**Directions**
Repeat each record exactly as written, and drop any images.

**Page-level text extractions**
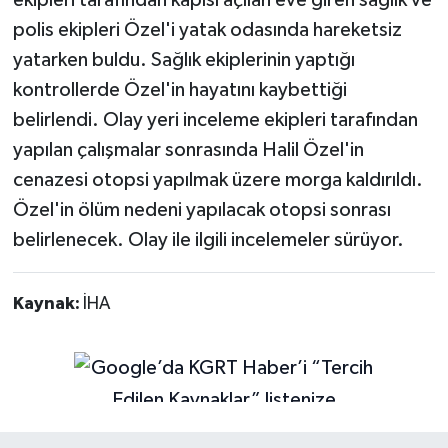
ekipleri tarafından kapısı açılan eve giren sağlık ve
polis ekipleri Özel'i yatak odasında hareketsiz
yatarken buldu. Sağlık ekiplerinin yaptığı
kontrollerde Özel'in hayatını kaybettiği
belirlendi. Olay yeri inceleme ekipleri tarafından
yapılan çalışmalar sonrasında Halil Özel'in
cenazesi otopsi yapılmak üzere morga kaldırıldı.
Özel'in ölüm nedeni yapılacak otopsi sonrası
belirlenecek. Olay ile ilgili incelemeler sürüyor.
Kaynak:
İHA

**Task response**
ekipleri tarafından kapısı açılan eve giren sağlık ve
polis ekipleri Özel'i yatak odasında hareketsiz
yatarken buldu. Sağlık ekiplerinin yaptığı
kontrollerde Özel'in hayatını kaybettiği
belirlendi. Olay yeri inceleme ekipleri tarafından
yapılan çalışmalar sonrasında Halil Özel'in
cenazesi otopsi yapılmak üzere morga kaldırıldı.
Özel'in ölüm nedeni yapılacak otopsi sonrası
belirlenecek. Olay ile ilgili incelemeler sürüyor.
Kaynak:
İHA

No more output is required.